UH-Hilo welcomes new chancellor

  • HOLLYN JOHNSON/Tribune-Herald From left, departing Interim Chancellor Marcia Sakai and new Chancellor Bonnie Irwin smile after receiving lei Tuesday during a Kipaepae Ho’oku’u for the pair at University of Hawaii at Hilo.

  • HOLLYN JOHNSON/Tribune-Herald From right, departing Interim Chancellor Marcia Sakai and new Chancellor Bonnie Irwin watch a hula Tuesday during a Kipaepae Ho'oku'u for the pair at University of Hawaii at Hilo.
  • HOLLYN JOHNSON/Tribune-Herald

    New Chancellor Bonnie Irwin receives lei Tuesday during a Kipaepae Ho‘oku‘u for her and departing Interim Chancellor Marcia Sakai at the University of Hawaii at Hilo.

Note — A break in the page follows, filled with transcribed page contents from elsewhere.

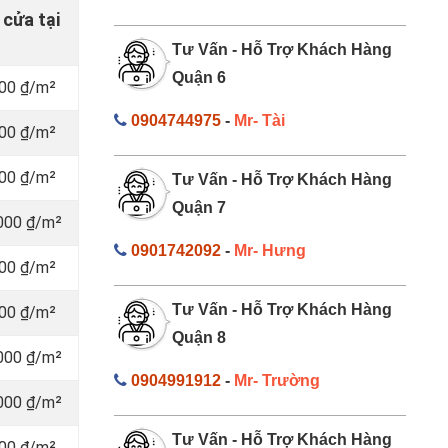
 cửa tại
Tư Vấn - Hỗ Trợ Khách Hàng
Quận 6
000 ₫/m²
0904744975
-
Mr- Tài
000 ₫/m²
000 ₫/m²
Tư Vấn - Hỗ Trợ Khách Hàng
Quận 7
.000 ₫/m²
0901742092
-
Mr- Hưng
000 ₫/m²
Tư Vấn - Hỗ Trợ Khách Hàng
000 ₫/m²
Quận 8
.000 ₫/m²
0904991912
-
Mr- Trường
.000 ₫/m²
Tư Vấn - Hỗ Trợ Khách Hàng
000 ₫/m²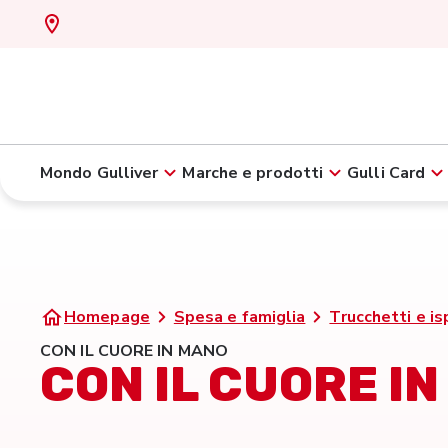
Mondo Gulliver
Marche e prodotti
Gulli Card
Homepage
Spesa e famiglia
Trucchetti e is
CON IL CUORE IN MANO
CON IL CUORE I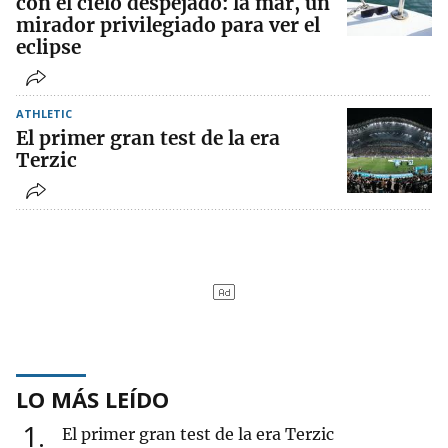
con el cielo despejado: la mar, un
mirador privilegiado para ver el
eclipse
ATHLETIC
El primer gran test de la era
Terzic
LO MÁS LEÍDO
1
El primer gran test de la era Terzic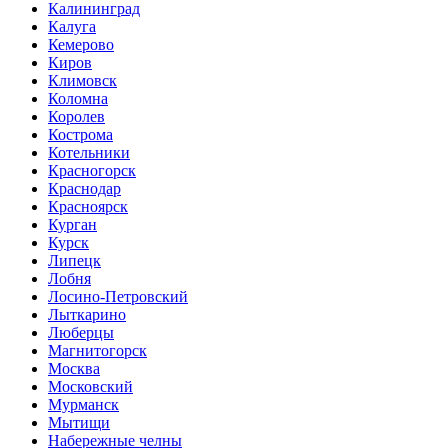
Калининград
Калуга
Кемерово
Киров
Климовск
Коломна
Королев
Кострома
Котельники
Красногорск
Краснодар
Красноярск
Курган
Курск
Липецк
Лобня
Лосино-Петровский
Лыткарино
Люберцы
Магнитогорск
Москва
Московский
Мурманск
Мытищи
Набережные челны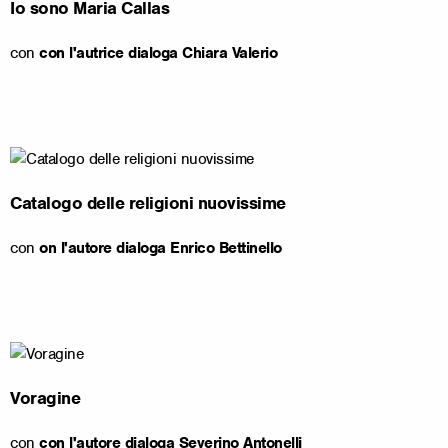
Io sono Maria Callas
con
con l'autrice dialoga Chiara Valerio
Catalogo delle religioni nuovissime
con
on l'autore dialoga Enrico Bettinello
Voragine
con
con l'autore dialoga Severino Antonelli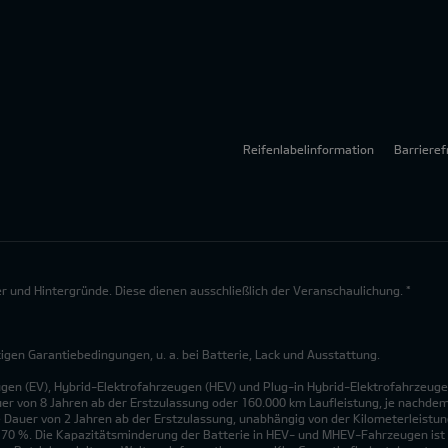
Reifenlabelinformation
Barrieref
lder und Hintergründe. Diese dienen ausschließlich der Veranschaulichung. *
en Garantiebedingungen, u. a. bei Batterie, Lack und Ausstattung.
ugen (EV), Hybrid-Elektrofahrzeugen (HEV) und Plug-in Hybrid-Elektrofahrzeuge
uer von 8 Jahren ab der Erstzulassung oder 160.000 km Laufleistung, je nachdem, 
 Dauer von 2 Jahren ab der Erstzulassung, unabhängig von der Kilometerleistung
n 70 %. Die Kapazitätsminderung der Batterie in HEV- und MHEV-Fahrzeugen ist 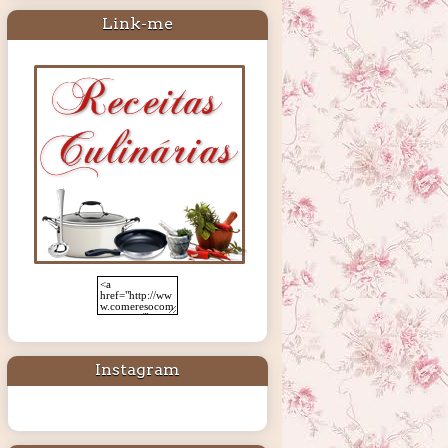
Link-me
Instagram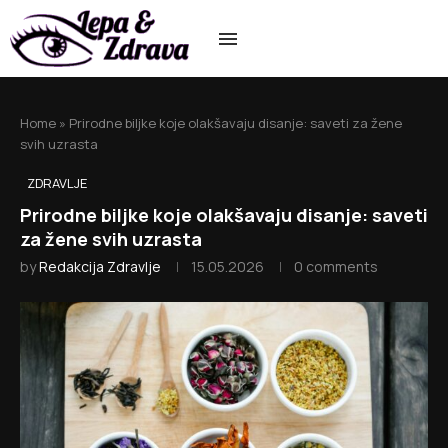
Home
»
Prirodne biljke koje olakšavaju disanje: saveti za žene
svih uzrasta
ZDRAVLJE
Prirodne biljke koje olakšavaju disanje: saveti
za žene svih uzrasta
by
Redakcija Zdravlje
15.05.2026
0 comments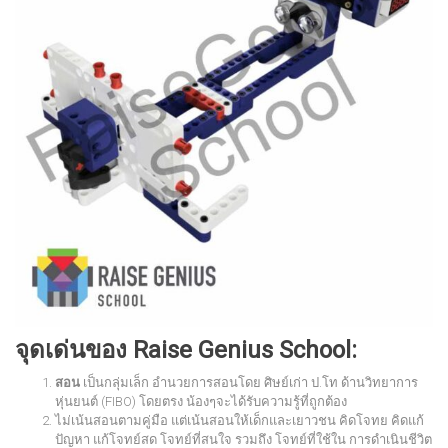
จุดเด่นของ Raise Genius School:
สอน
เป็นกลุ่มเล็ก อำนวยการสอนโดย ศิษย์เก่า ป.โท ด้านวิทยาการ
หุ่นยนต์ (FIBO) โดยตรง น้องๆจะได้รับความรู้ที่ถูกต้อง
ไม่เน้นสอนตามคู่มือ แต่เน้นสอนให้เด็กและเยาวชน คิดโจทย คิดแก้
ปัญหา แก้โจทย์สด โจทย์ที่สนใจ รวมถึง โจทย์ที่ใช้ใน การดำเนินชีวิต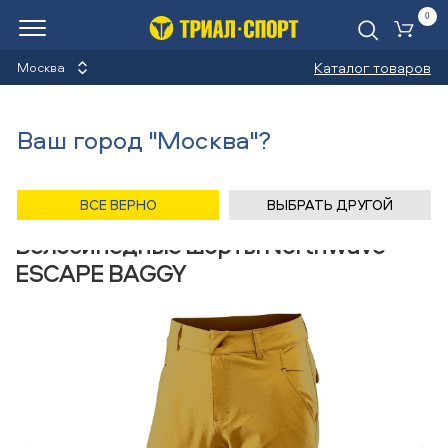
0
Ко
Каталог товаров
Москва
Велосипедные шорты
Ваш город "Москва"?
Назад
/
Главная
/
Каталог
/
Велосипеды
/
Одежда
/
Велосипедные шорты
/
Northwave
ВСЕ ВЕРНО
ВЫБРАТЬ ДРУГОЙ
Велосипедные шорты Northwave
ESCAPE BAGGY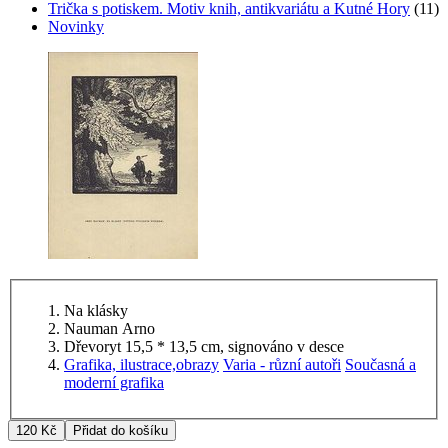
Trička s potiskem. Motiv knih, antikvariátu a Kutné Hory
(11)
Novinky
Na klásky
Nauman Arno
Dřevoryt 15,5 * 13,5 cm, signováno v desce
Grafika, ilustrace,obrazy
Varia - různí autoři
Současná a
moderní grafika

With drums, dance, laughs and lei, dozens gathered Tuesday morning at the University of Hawaii at Hilo for kipaepae ceremonies to celebrate the arrival of new Chancellor Bonnie Irwin and bid farewell to Interim Chancellor Marcia Sakai.

Irwin, who most recently served as provost and vice president for academic affairs at California State University, Monterey Bay, took the UH-Hilo helm Monday.


Her selection was approved by the UH Board of Regents in January following a lengthy and sometimes delayed search process.

Sakai served as interim chancellor since 2017, after former Chancellor Don Straney left the position to become the UH vice president for academic planning and policy.

“It feels wonderful,” Irwin said following the kipaepae. “The community has been so warm and welcoming, and I get a very strong sense that everyone is ready to move ahead and to do great things for our students and the university.”

There are a number of tasks she wants to tackle first.

“I want to talk to local leaders about how the university can partner with the community, and I want to strengthen the partnership with Hawaii Community College, and mostly I just want to listen and hear what people’s hopes and dreams are for the campus and the island, to see how we can move forward together.”

When she stepped into the interim role, Sakai said she felt her responsibility “was to keep our canoe from huli-ing over,” Sakai said. “We have been through some rough waters, (there are) still challenging times ahead, but I have full confidence in Bonnie’s leadership.”

UH President David Lassner said he was grateful that Sakai “answered the call and was willing to step up for these last two years when UH-Hilo really needed a steady hand.”

“We had a great national search to find a new chancellor. We had some great candidates, and Bonnie really emerged as the best,” he said.

For Lassner, it was her understanding of what it means to “be on a campus that’s really at the heart of a community” that distinguished Irwin.

In her last two jobs, Lassner said Irwin has “gone up through the ranks in universities that look a lot more like UH-Hilo. They don’t look like Manoa. They don’t look like West Oahu or community colleges. They look like UH-Hilo. Both Eastern Illinois University and Cal State University, Monterey Bay, these are campuses in rural communities, where she understands what it means to be a really important part of the community. … At Monterey Bay, she was part of a system as well, so I’m really looking forward to the insights she’ll bring to all of us across the UH system from her experiences in other places.”

Irwin’s career in higher education began in 1984 as a graduate student instructor at her alma mater, University of California at Berkeley.

She also worked at Iowa State University before accepting a tenure-track faculty position at Eastern Illinois University, where she was an English professor specializing in world literature and folklore before moving into administration.

She served as the dean of the College of Arts and Humanities and dean of the Honors College at EIU before moving to CSU-Monterey Bay in 2014, where her responsibilities included leading six academic colleges, a college of extended education and international programs.